As has happened several times before, i ran across a story about someone who built a really neat personal boat and thought to myself, “Hey, I can do that…it would be a fun winter project. Such an inspiration came when i was researching places to go kayaking on the Texas Gulf coast and came across Kayak Foundry, a free website with software on how to design and build a custom kayak.
Looking over the various kinds of kayak available with the software, I settled on a sea kayak, specifically an Inuit design that has evolved from centuries of pratical use by the Inuits who used the craft to fish and hunt in the dangerous waters of the Bering Sea.
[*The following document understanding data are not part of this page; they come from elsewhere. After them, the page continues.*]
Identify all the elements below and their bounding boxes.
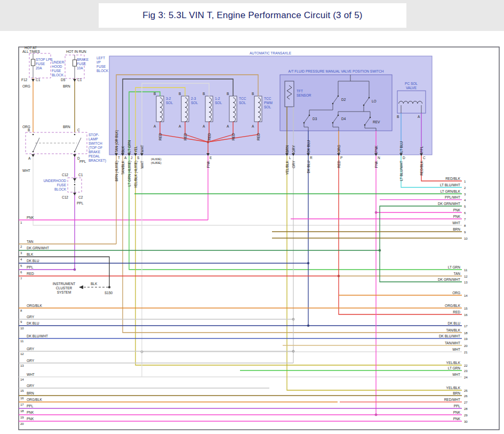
pin-label: PNK bbox=[453, 411, 461, 414]
pin-number: 21 bbox=[464, 351, 468, 354]
diagram-label: INSTRUMENT bbox=[53, 282, 76, 286]
pin-number: 14 bbox=[464, 294, 468, 297]
diagram-label: FUSE bbox=[57, 183, 67, 187]
pin-label: TAN bbox=[27, 240, 34, 243]
diagram-label: T bbox=[118, 156, 120, 160]
diagram-label: C1 bbox=[77, 78, 82, 82]
contact-dot bbox=[33, 134, 34, 136]
pin-label: PNK bbox=[27, 216, 34, 219]
diagram-label: C12 bbox=[62, 195, 68, 199]
pin-label: GRY bbox=[27, 347, 35, 351]
diagram-label: A bbox=[418, 115, 420, 119]
wiring-diagram: HOT ATALL TIMESHOT IN RUNSTOP LPSFUSE20A… bbox=[0, 31, 504, 434]
pin-number: 15 bbox=[20, 389, 24, 392]
pin-label: ORG bbox=[452, 291, 460, 295]
pin-number: 17 bbox=[20, 403, 24, 406]
pin-label: RED bbox=[27, 272, 34, 275]
diagram-label: PEDAL bbox=[89, 154, 100, 158]
diagram-label: LO bbox=[372, 99, 377, 103]
pin-number: 25 bbox=[464, 389, 468, 392]
diagram-label: B bbox=[252, 92, 254, 96]
pin-number: 18 bbox=[20, 409, 24, 413]
pin-label: GRY bbox=[27, 359, 35, 362]
diagram-label: SYSTEM bbox=[57, 290, 71, 294]
contact-dot bbox=[332, 103, 334, 105]
pin-number: 23 bbox=[464, 369, 468, 373]
pin-label: BRN bbox=[453, 391, 460, 395]
pin-number: 16 bbox=[20, 397, 24, 400]
pin-label: YEL/BLK bbox=[446, 386, 461, 390]
diagram-label: LT GRN bbox=[127, 140, 131, 153]
pin-number: 12 bbox=[464, 275, 468, 278]
diagram-label: HOT AT bbox=[25, 46, 37, 50]
pin-label: DK BLU bbox=[448, 321, 461, 325]
diagram-label: B bbox=[154, 92, 156, 96]
pin-number: 16 bbox=[464, 313, 468, 317]
stop-lps-fuse-symbol bbox=[31, 59, 35, 66]
diagram-label: BLOCK bbox=[54, 187, 67, 191]
diagram-label: FUSE bbox=[77, 62, 86, 66]
contact-dot bbox=[370, 117, 371, 119]
junction-dot bbox=[74, 269, 76, 271]
pin-label: PPL/WHT bbox=[445, 195, 460, 199]
diagram-label: DK BLU bbox=[307, 161, 310, 173]
diagram-label: J bbox=[131, 156, 132, 160]
diagram-label: HOOD bbox=[52, 65, 62, 68]
pin-label: PPL bbox=[454, 404, 461, 408]
diagram-label: BRN bbox=[63, 84, 70, 88]
contact-dot bbox=[332, 122, 334, 124]
contact-dot bbox=[74, 134, 76, 136]
junction-dot bbox=[375, 414, 377, 416]
figure-title-box: Fig 3: 5.3L VIN T, Engine Performance Ci… bbox=[99, 3, 406, 28]
diagram-label: L bbox=[289, 156, 291, 160]
diagram-label: D4 bbox=[341, 117, 346, 121]
pin-label: RED/WHT bbox=[444, 398, 460, 401]
diagram-label: B bbox=[227, 92, 229, 96]
figure-title: Fig 3: 5.3L VIN T, Engine Performance Ci… bbox=[142, 10, 362, 21]
diagram-label: RED bbox=[337, 161, 341, 168]
diagram-label: PPL bbox=[77, 201, 84, 205]
diagram-label: D2 bbox=[341, 98, 346, 101]
pin-number: 11 bbox=[20, 340, 24, 343]
diagram-label: UNDER- bbox=[52, 60, 65, 64]
junction-dot bbox=[292, 350, 294, 352]
diagram-label: A bbox=[154, 124, 156, 128]
diagram-label: YEL bbox=[134, 146, 138, 153]
pin-label: PNK bbox=[453, 215, 461, 218]
diagram-label: LEFT bbox=[97, 56, 105, 60]
pin-label: WHT bbox=[452, 348, 460, 351]
diagram-label: PPL bbox=[420, 146, 423, 153]
junction-dot bbox=[108, 286, 110, 288]
junction-dot bbox=[338, 275, 340, 277]
diagram-label: P bbox=[340, 156, 342, 160]
diagram-label: A bbox=[28, 156, 31, 160]
diagram-label: F12 bbox=[21, 78, 28, 82]
diagram-label: PC SOL bbox=[405, 82, 418, 85]
pin-label: DK BLU/WHT bbox=[439, 334, 460, 338]
diagram-label: CLUSTER bbox=[56, 286, 73, 290]
pin-number: 29 bbox=[464, 414, 468, 417]
junction-dot bbox=[307, 262, 309, 264]
pin-label: TAN/WHT bbox=[445, 341, 460, 345]
contact-dot bbox=[363, 105, 365, 106]
diagram-label: BLK bbox=[121, 146, 125, 153]
contact-dot bbox=[309, 115, 310, 116]
diagram-label: LT GRN (4L60E) bbox=[127, 161, 132, 186]
pin-label: PNK bbox=[27, 411, 34, 414]
pin-number: 13 bbox=[464, 281, 468, 284]
diagram-label: PWM bbox=[264, 101, 273, 105]
diagram-label: BRAKE bbox=[89, 150, 101, 154]
junction-dot bbox=[141, 351, 143, 353]
pin-label: GRY bbox=[27, 315, 35, 319]
diagram-label: S bbox=[137, 156, 140, 160]
diagram-label: SOL bbox=[239, 101, 246, 105]
diagram-label: BRACKET) bbox=[89, 159, 106, 163]
diagram-label: ORG bbox=[337, 145, 341, 153]
diagram-label: STOP- bbox=[89, 133, 99, 137]
diagram-label: BRN bbox=[63, 125, 70, 129]
junction-dot bbox=[375, 211, 377, 214]
diagram-label: BRN bbox=[285, 145, 289, 153]
diagram-label: C bbox=[423, 156, 426, 160]
diagram-label: BLOCK bbox=[97, 69, 109, 73]
diagram-label: SOL bbox=[264, 105, 271, 109]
The kayak software had provisions to design for a preferred length and payload and given a designated length and payload, options to compromise the design between speed (long and narrow for low drag) and stability (wide or narrow),
I opted for single larger cockpit for a 500# payload, assuming two people and some gear. Two people would have called for double cockpits but after completing the top and bottom, I decided to go with a single, wider cockpit with a higher coaming to keep the ocean out. Construction was to be with narrow strips of four kinds of wood, Canadian white oak for the keel, deck center and the two chines and alternating strips of western red cedar, Canadian white cedar and American bald cypress. The different colors of the woods were chosen to accentuate the flowing lines of the kayak.
Once the design (17′ long x 28″ wide) was finalized (18 versions), the software provided for my printing full scale, collated work patterns for the 16 bulkheads plus stem and transom patterns on 12″ spacing. Construction involved gluing the patterns to a sheet of MDF (multi-directional fiberboard) and band sawing them out. The pattern design provided for a 2″x4″ cutout for a nominal 2″x4″x16′ rectangular aluminum tube which became the construction strongback, both supporting and accurately positioning the patterns.
To do the bottom first, I placed the patterns bottom up on the aluminum strongback at 12″ intervals and using narrow strips of four kinds of wood started laying them on the patterns using a small nail gun and waterproof glue.
Once the bottom was stripped and glued, the whole arrangement was flipped to repeat the process for the deck.
With the deck and bottom woods in place, the next step was a small power planer followed by orbital sanding to smooth and fair the strips into its final flowing shape.
Next a single layer of 1/2 ounce (1/2 ounce per square yard) twill (multi-directional weave) glass cloth was fiberglassed to the deck and bottom. The fiberglass would eventually be orbital sanded completely smooth followed by many coats of hand rubbed marine grade gloss polyurethane.
With the top and bottom finished, the deck will be very carefully separated from the bottom and the aluminum strongback and MDF patterns removed from the hull. The deck is then reattached to the bottom with internally applied fiberglass tape and the holes for the cockpit located and cut.
The cockpit location is determined by taking the almost complete kayak to the water and sitting on the deck like a fat frog (I’m 6′2″ and weigh 215#), while moving forwards and backwards until a desired balance is achieved and chalked on the deck. Only then is the cockpit hole cut into the deck.